Appliance with Instruction Manual

  1. Open the bread. There will be a little device made from either plastic or plastic coated wire that keeps the bread slices from falling out onto the floor. Remove this device, but take notice of where you lay it; otherwise when you go to put the unused bread away, the slices will all fall out onto the floor.

  2. Next remove four (4) slices of bread. My panini press can make two (2) panini at a time, so I need four (4) slices. This may vary. Math alert! To determine how many slices you need, count the number of forms in the press and use this formula: slices = forms x 2.

  3. Open one (1) of the bottles of beer and place it to the side of the preparation area. It should be as far as possible from the appliance, while still remaining within reach.
    Open Beer

  4. The instructions that come with the panini press say to remove the crust from the bread. I scoffed at this and chose not to (remember, I am a professional). I then did an experiment, where I tried it both ways. And they were right, the sandwich is better tasting without the crust. To remove the crust, lay the bread flat on your food preparation surface and use the butter knife to cut around the edges, just inside of the line where the dark part of the bread meets the light part. The leftover parts are safe to snack on and in fact can be used as hors d'oeuvres.

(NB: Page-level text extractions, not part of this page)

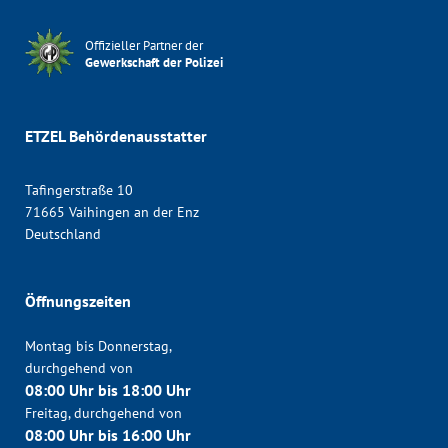
Offizieller Partner der
Gewerkschaft der Polizei
ETZEL Behördenausstatter
Tafingerstraße 10
71665 Vaihingen an der Enz
Deutschland
Öffnungszeiten
Montag bis Donnerstag,
durchgehend von
08:00 Uhr bis 18:00 Uhr
Freitag, durchgehend von
08:00 Uhr bis 16:00 Uhr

  5. Remove the lid from the margarine tub. If the tub is new, you may have to remove a foil or plastic liner as well.

  6. Take the butter knife and scrape out some margarine. Spread the margarine on to one side of each piece of bread. You don't have to be very neat or worry about filling all the bread-pores like you would when making toast, as the margarine will melt and get all over the bread for you.
    Buttered Bread Slices

  7. Place the bread in the press taking care to line the bread up with the forms. Make sure the buttered side is down. If you forget which side is buttered, drop the bread onto the floor. The side making contact with the floor is the buttered side.

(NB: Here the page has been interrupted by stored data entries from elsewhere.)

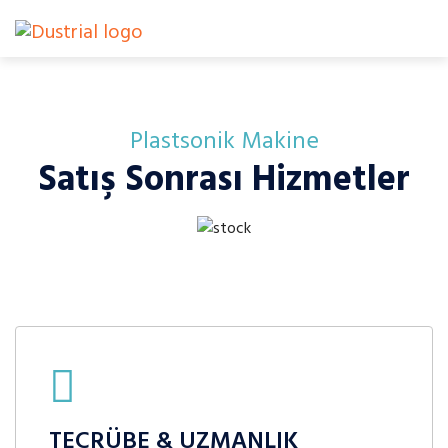
Plastsonik Makine
Satış Sonrası Hizmetler
TECRÜBE & UZMANLIK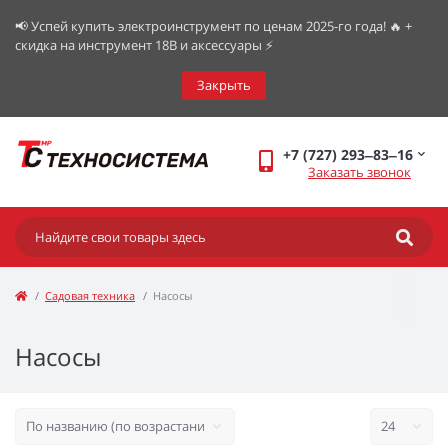
📢 Успей купить электроинструмент по ценам 2025-го года! 🔥 +
скидка на инструмент 18В и аксессуары ⚡️
Закрыть
+7 (727) 293‒83‒16
Заказать звонок
Садовая техника
Насосы
Насосы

  8. It is time now to place cheese on the sandwich. If the cheese packet is new, open it first. Many packets have a tab and the words, "Tear here" indicating that is where to tear. Others, however, might not and you may have to use scissors. Remove some of the shredded cheese and place it on the bread. The bread should be completely covered and the cheese should make a little hill in the center. If you spill any of the cheese shreds, they cannot be used, and should be snacked on.
    Open Here

  9. Take a sip now of the beer. Cooking is thirsty work.

  10. Use your butter knife again, this time to cut off some of the Gorgonzola cheese and put it in the middle of each little cheese hill. (You may have to open this package first as well, if so, see the instructions two steps up.)

  11. Add the ham cubes. The ham cubes should lightly cover the cheese which in turn is covering the bread. You may find it convenient to first smoosh the cheese hills into cheese plateaus in order to keep the ham cubes from rolling off. Be sure to snack on any spillage.
    Cheesy Landscape

  12. Prepare two (2) more slices of crustless, buttered bread and cover the cheesy landscape. This time the buttered side should be facing up.

  13. Activate the panini press. Mine is activated by placing the plug (the pointy bit at the end of the cord) into the power outlet. More expensive units may have a switch. If unsure, consult the manual.

  14. Close the lid. When cooking, this is how the panini press should look.

  15. Wait about five (5) minutes. This is a great time to sip some more beer.

  16. Remove the panini from the forms in the panini press and serve!
    Dinner is served!

  17. Repeat as desired. When finished, be sure to remember to deactivate the panini press by removing the plug from the power outlet. Should you forget to do so, most presses will remind you with an audible alert via your house's smoke alarm and by filling your house with a burnt Teflon smell.

Saturday, December 18, 2010


Bratkartoffeln - the closest thing to authentic German food that one can, or would actually want to buy in Germany. Basically, it's sliced potatoes fried in a pan. Here at the Stiefel Bräu, they add Speck (yummy bacon) which is why their Bratkartoffeln gets to be in my blog and not that from the Wash Pub. Even so, it could be even better if they made it with cheese as well... oh but wait, in Saarland we aren't allowed to mix cheese and meat except at Christmas.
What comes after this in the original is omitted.